Page-level text extractions —
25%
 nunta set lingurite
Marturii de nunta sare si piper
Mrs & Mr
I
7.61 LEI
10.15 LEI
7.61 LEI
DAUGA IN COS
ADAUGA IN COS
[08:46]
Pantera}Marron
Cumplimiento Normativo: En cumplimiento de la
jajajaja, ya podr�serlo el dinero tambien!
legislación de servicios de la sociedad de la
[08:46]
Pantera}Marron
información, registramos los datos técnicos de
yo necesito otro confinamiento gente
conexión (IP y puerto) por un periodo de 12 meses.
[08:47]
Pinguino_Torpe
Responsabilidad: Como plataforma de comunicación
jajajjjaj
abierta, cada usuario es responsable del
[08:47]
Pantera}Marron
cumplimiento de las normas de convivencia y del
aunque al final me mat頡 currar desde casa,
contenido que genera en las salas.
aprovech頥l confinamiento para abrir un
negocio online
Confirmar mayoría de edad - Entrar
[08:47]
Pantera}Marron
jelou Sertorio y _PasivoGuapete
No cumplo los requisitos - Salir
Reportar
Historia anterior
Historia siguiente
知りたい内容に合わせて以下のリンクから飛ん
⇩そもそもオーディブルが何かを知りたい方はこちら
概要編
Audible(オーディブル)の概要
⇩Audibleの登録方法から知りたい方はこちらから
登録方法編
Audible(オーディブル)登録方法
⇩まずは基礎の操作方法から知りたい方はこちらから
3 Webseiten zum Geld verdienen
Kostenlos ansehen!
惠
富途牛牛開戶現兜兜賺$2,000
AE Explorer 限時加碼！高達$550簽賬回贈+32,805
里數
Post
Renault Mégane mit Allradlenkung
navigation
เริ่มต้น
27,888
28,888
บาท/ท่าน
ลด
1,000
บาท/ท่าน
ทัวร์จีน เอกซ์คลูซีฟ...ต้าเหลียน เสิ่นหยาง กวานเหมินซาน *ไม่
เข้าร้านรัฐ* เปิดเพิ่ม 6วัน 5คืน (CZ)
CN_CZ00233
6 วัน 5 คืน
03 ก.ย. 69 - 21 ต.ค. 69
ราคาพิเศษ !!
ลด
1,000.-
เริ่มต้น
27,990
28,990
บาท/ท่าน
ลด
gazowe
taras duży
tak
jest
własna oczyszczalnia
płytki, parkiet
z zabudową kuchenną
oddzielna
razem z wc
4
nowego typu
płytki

Problem —
What you return should match the entries above exactly.

Response —
25%
 nunta set lingurite
Marturii de nunta sare si piper
Mrs & Mr
I
7.61 LEI
10.15 LEI
7.61 LEI
DAUGA IN COS
ADAUGA IN COS
[08:46]
Pantera}Marron
Cumplimiento Normativo: En cumplimiento de la
jajajaja, ya podr�serlo el dinero tambien!
legislación de servicios de la sociedad de la
[08:46]
Pantera}Marron
información, registramos los datos técnicos de
yo necesito otro confinamiento gente
conexión (IP y puerto) por un periodo de 12 meses.
[08:47]
Pinguino_Torpe
Responsabilidad: Como plataforma de comunicación
jajajjjaj
abierta, cada usuario es responsable del
[08:47]
Pantera}Marron
cumplimiento de las normas de convivencia y del
aunque al final me mat頡 currar desde casa,
contenido que genera en las salas.
aprovech頥l confinamiento para abrir un
negocio online
Confirmar mayoría de edad - Entrar
[08:47]
Pantera}Marron
jelou Sertorio y _PasivoGuapete
No cumplo los requisitos - Salir
Reportar
Historia anterior
Historia siguiente
知りたい内容に合わせて以下のリンクから飛ん
⇩そもそもオーディブルが何かを知りたい方はこちら
概要編
Audible(オーディブル)の概要
⇩Audibleの登録方法から知りたい方はこちらから
登録方法編
Audible(オーディブル)登録方法
⇩まずは基礎の操作方法から知りたい方はこちらから
3 Webseiten zum Geld verdienen
Kostenlos ansehen!
惠
富途牛牛開戶現兜兜賺$2,000
AE Explorer 限時加碼！高達$550簽賬回贈+32,805
里數
Post
Renault Mégane mit Allradlenkung
navigation
เริ่มต้น
27,888
28,888
บาท/ท่าน
ลด
1,000
บาท/ท่าน
ทัวร์จีน เอกซ์คลูซีฟ...ต้าเหลียน เสิ่นหยาง กวานเหมินซาน *ไม่
เข้าร้านรัฐ* เปิดเพิ่ม 6วัน 5คืน (CZ)
CN_CZ00233
6 วัน 5 คืน
03 ก.ย. 69 - 21 ต.ค. 69
ราคาพิเศษ !!
ลด
1,000.-
เริ่มต้น
27,990
28,990
บาท/ท่าน
ลด
gazowe
taras duży
tak
jest
własna oczyszczalnia
płytki, parkiet
z zabudową kuchenną
oddzielna
razem z wc
4
nowego typu
płytki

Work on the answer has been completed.